Health Blog

Welcome to the ongoing series of blog posts from UTMB Health focusing on key aspects of maintaining your health

women holding shoulder in pain

Alleviating Shoulder and Elbow Pain

Living with pain isn’t fun, and it isn’t something you should just brush off. If you’re experiencing severe shoulder or elbow pain, there are several nonsurgical treatments available as well as surgical techniques with a successful track record.

Dr. Jeremy Somerson, UTMB Health orthopedic surgeon specializing in shoulder and elbow surgery, sees patients of all ages, with rotator cuff issues making up the largest part of his practice. His training has equipped him to treat a wide range of shoulder and elbow issues.

Shoulder Replacement

People who experience shoulder pain so severe that they cannot sleep, focus on their daily routine or enjoy everyday activities may be prescribed steroids, anti-inflammatory medication and physical therapy before considering a shoulder replacement, or arthroplasty.

“Just like in other joints, it’s something that develops over time,” Dr. Somerson says. “It could be folks who have had a problem when they were younger or had a shoulder dislocation or had a rotator cuff problem, but it could also just be that they have a disposition to arthritis.”

For shoulder replacement, Dr. Somerson uses three-dimensional planning to make sure the implant is a perfect fit and uses surgical techniques that are well-established and based on the latest science.

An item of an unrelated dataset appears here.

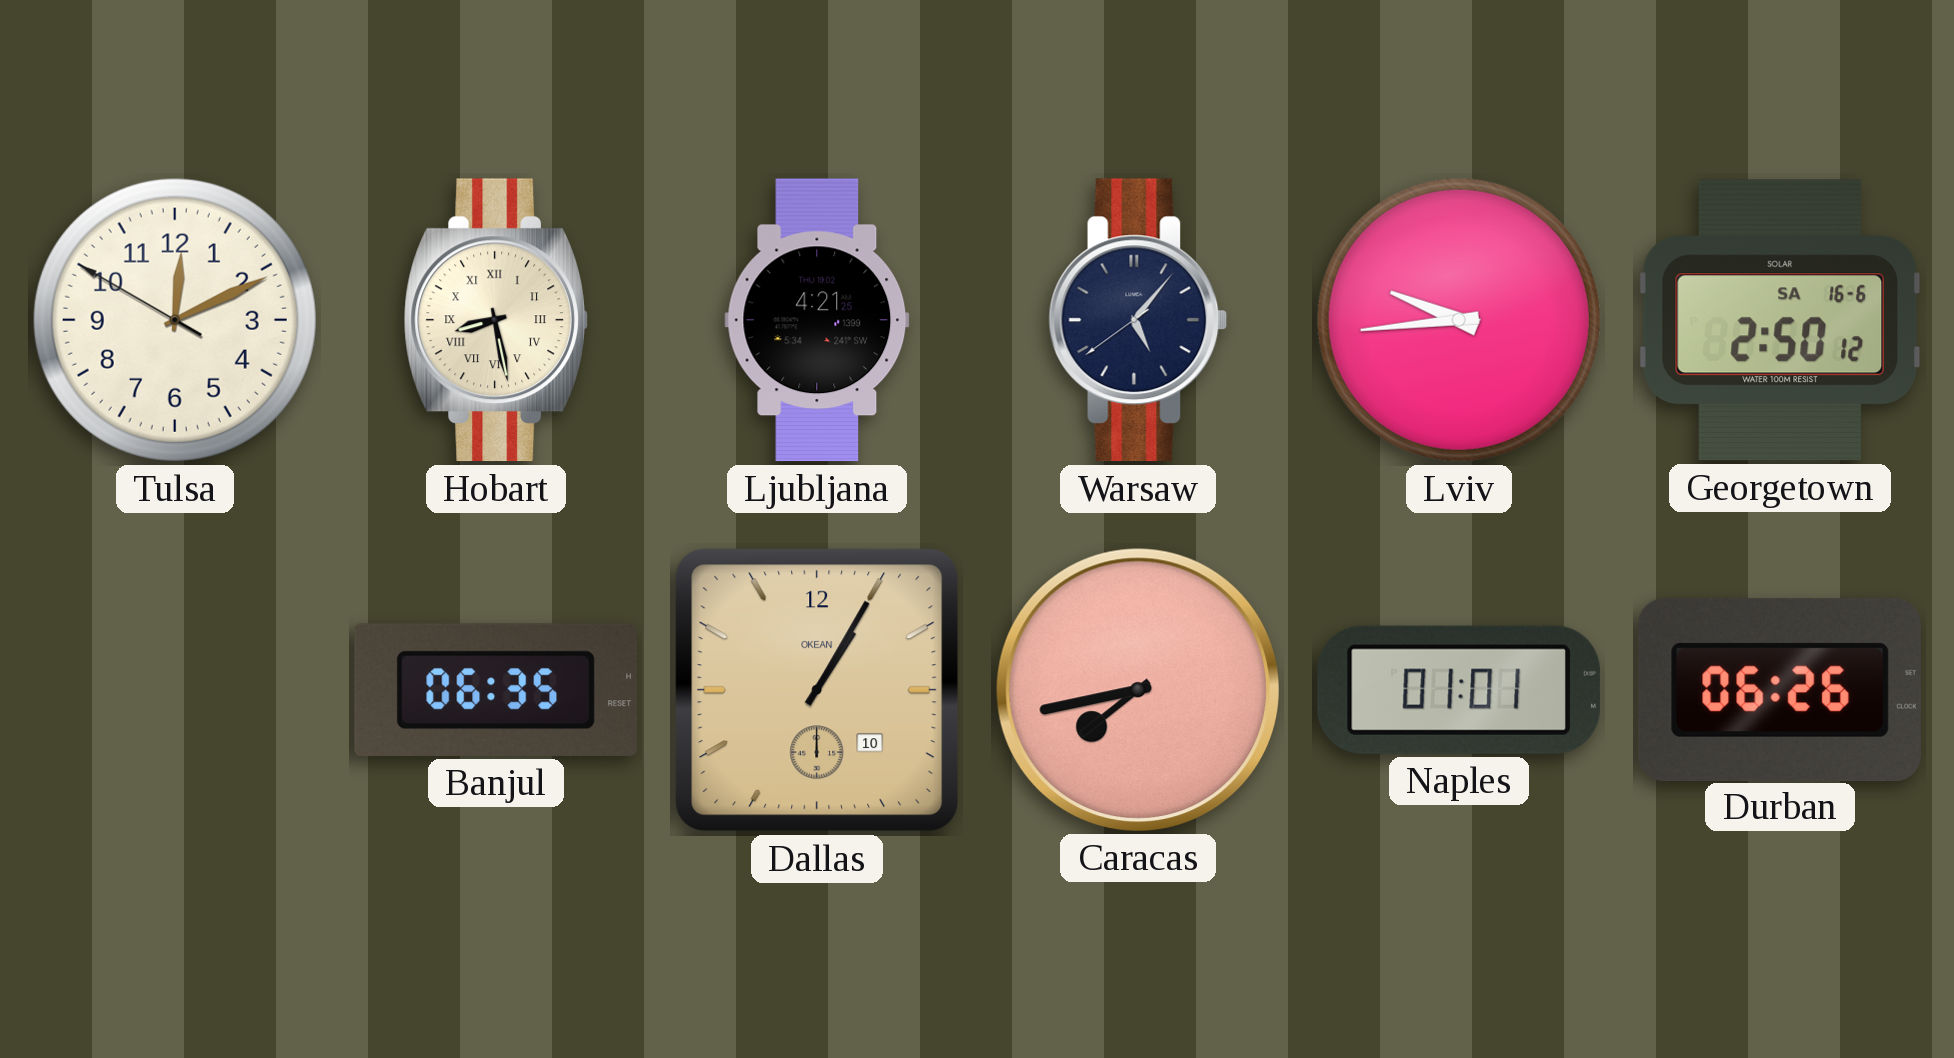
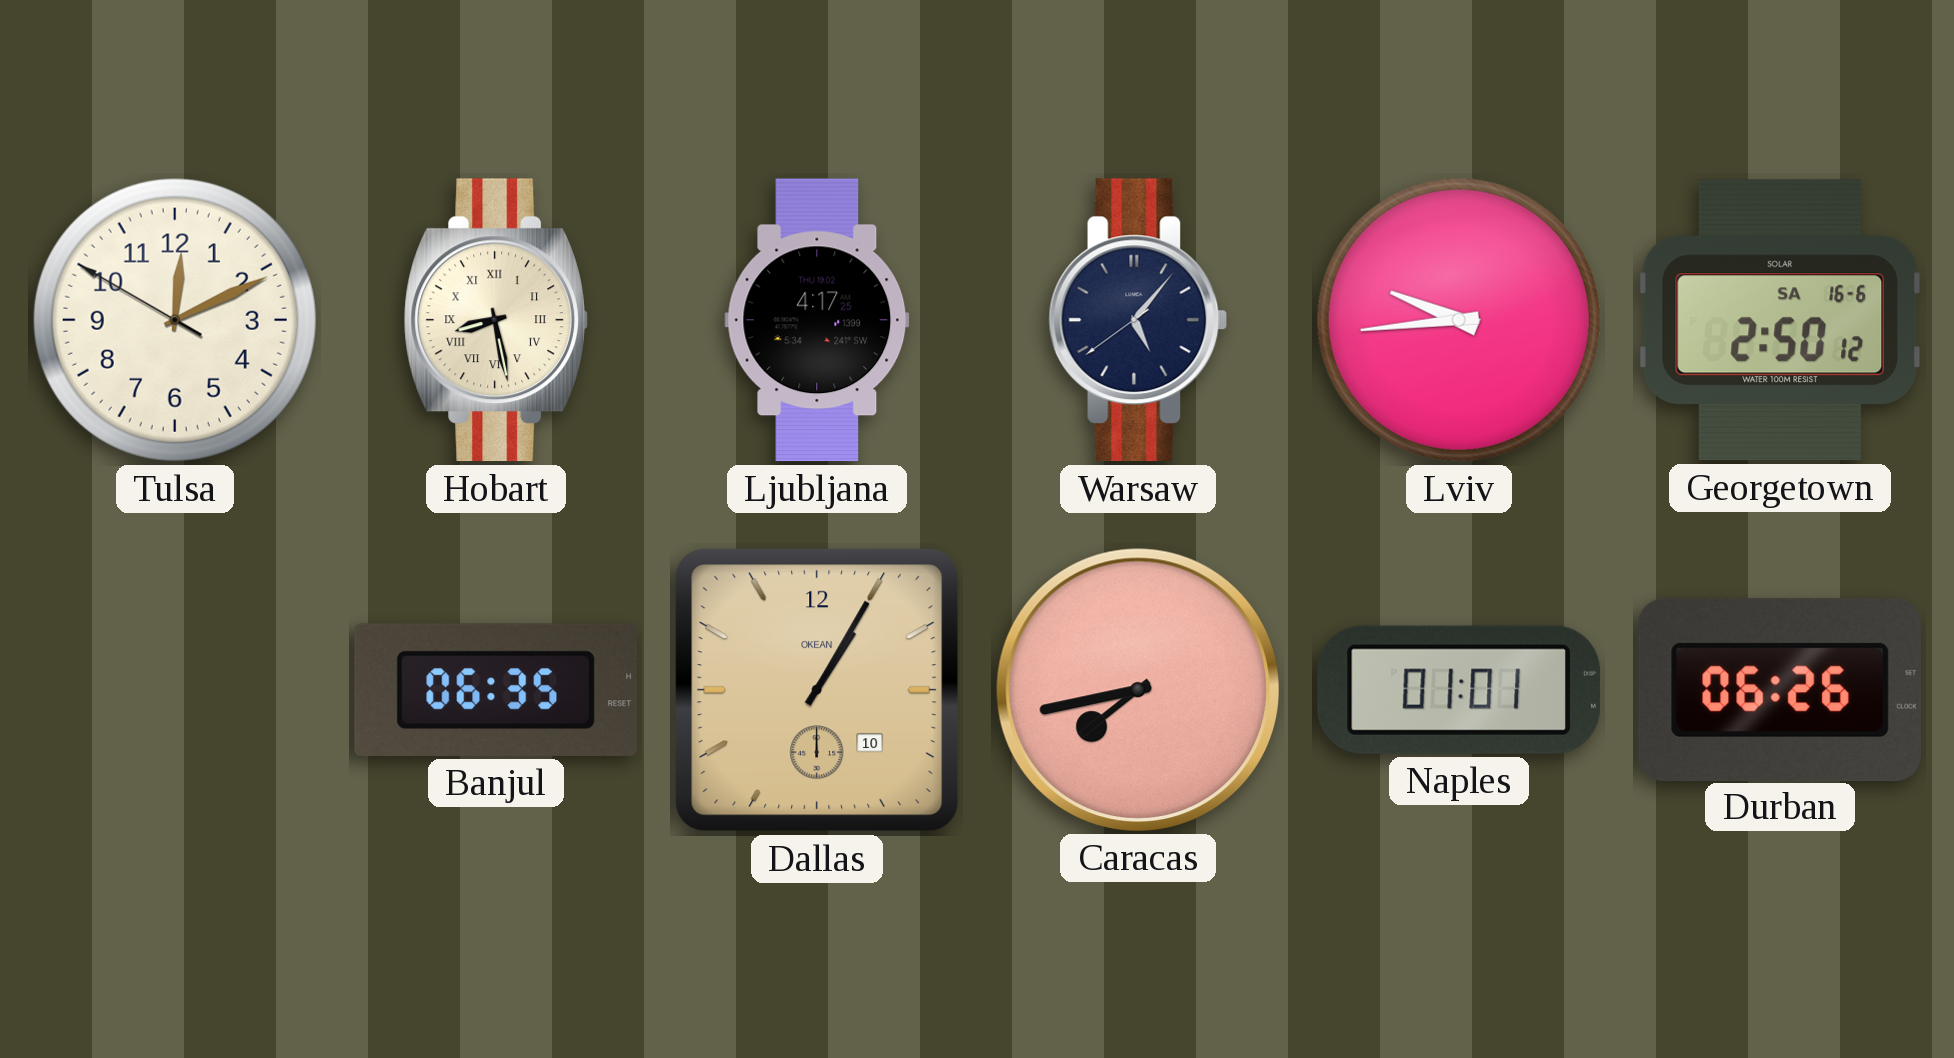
Ljubljana: 4:21 -> 4:17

He says the main goal of the procedure is to help people return to living and enjoying their daily lives, and as shoulder replacements generally have a 15-to-20-year lifespan, most patients will not need another surgery in their lifetime, as shoulder replacement is most common in individuals at or near retirement age.

Chronic Elbow Pain

Patients as young as their 30s may seek treatment for chronic elbow pain—sometimes called tennis elbow or golfer’s elbow. Most issues aren’t actually sports-related, but due to the repetitive arm motion employed in many jobs, like painting, home remodeling, hair cutting and house cleaning.

“Most of the time it gets better on its own. Less than 5 percent of people I see with tennis elbow end up having a procedure. Most people within six months will be better,” Dr. Somerson says.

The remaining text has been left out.